Instructions for the task:
The answer should be the records below, word for word, with every image left out.

[Opening Dataset records section]

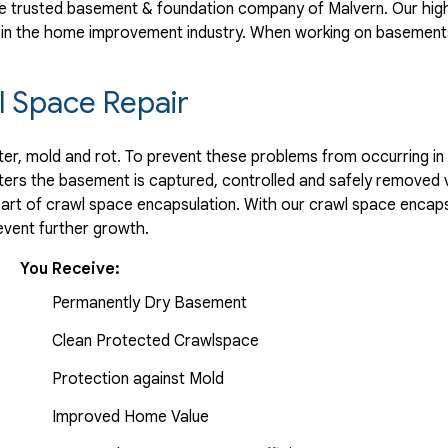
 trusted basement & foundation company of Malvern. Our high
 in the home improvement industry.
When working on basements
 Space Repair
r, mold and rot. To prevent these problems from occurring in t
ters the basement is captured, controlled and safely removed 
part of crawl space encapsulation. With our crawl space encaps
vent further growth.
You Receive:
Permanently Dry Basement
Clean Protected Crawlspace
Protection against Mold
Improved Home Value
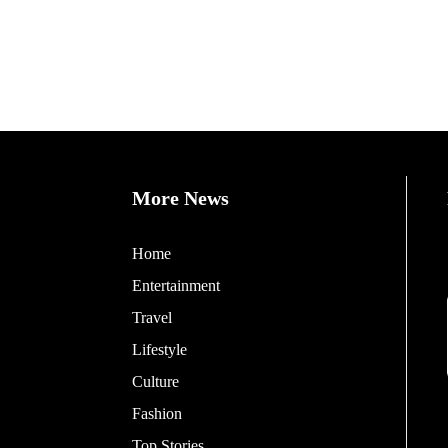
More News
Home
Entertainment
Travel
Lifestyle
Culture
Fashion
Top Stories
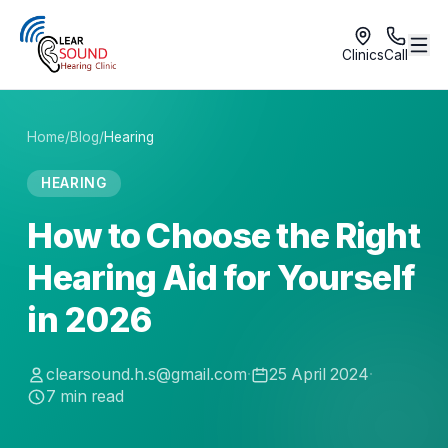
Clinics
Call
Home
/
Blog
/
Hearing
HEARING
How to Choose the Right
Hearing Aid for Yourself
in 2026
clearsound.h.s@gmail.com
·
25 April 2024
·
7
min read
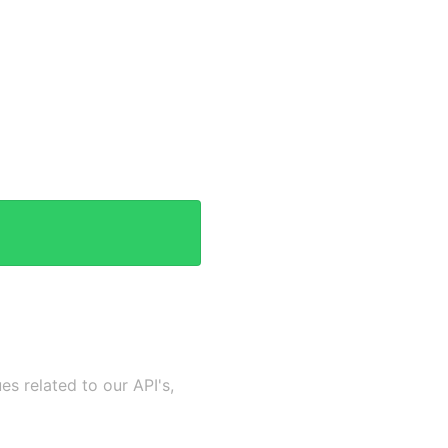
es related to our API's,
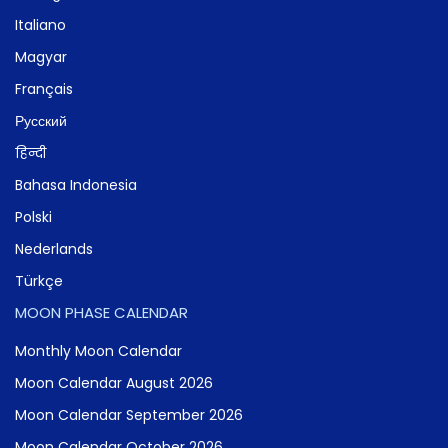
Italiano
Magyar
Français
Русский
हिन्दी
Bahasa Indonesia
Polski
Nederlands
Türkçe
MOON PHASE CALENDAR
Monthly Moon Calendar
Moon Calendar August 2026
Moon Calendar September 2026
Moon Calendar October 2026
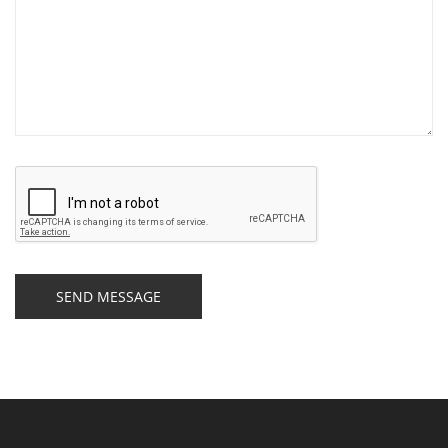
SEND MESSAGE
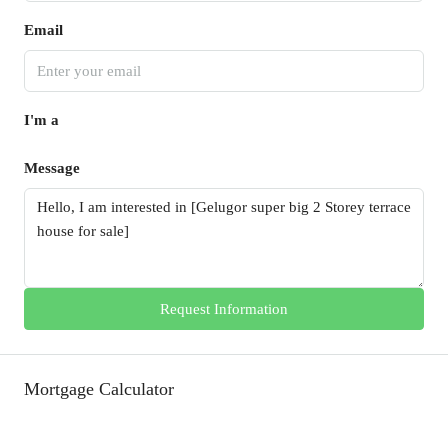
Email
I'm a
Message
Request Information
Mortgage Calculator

[Closing Dataset records section]

Answer space:
 trusted basement & foundation company of Malvern. Our high
 in the home improvement industry.
When working on basements
 Space Repair
r, mold and rot. To prevent these problems from occurring in t
ters the basement is captured, controlled and safely removed 
part of crawl space encapsulation. With our crawl space encaps
vent further growth.
You Receive:
Permanently Dry Basement
Clean Protected Crawlspace
Protection against Mold
Improved Home Value
More News
Home
Entertainment
Travel
Lifestyle
Culture
Fashion
Top Stories
Clinics
Call
Home
/
Blog
/
Hearing
HEARING
How to Choose the Right
Hearing Aid for Yourself
in 2026
clearsound.h.s@gmail.com
·
25 April 2024
·
7
min read
es related to our API's,
Italiano
Magyar
Français
Русский
हिन्दी
Bahasa Indonesia
Polski
Nederlands
Türkçe
MOON PHASE CALENDAR
Monthly Moon Calendar
Moon Calendar August 2026
Moon Calendar September 2026
Moon Calendar October 2026
SEND MESSAGE
Email
I'm a
Message
Request Information
Mortgage Calculator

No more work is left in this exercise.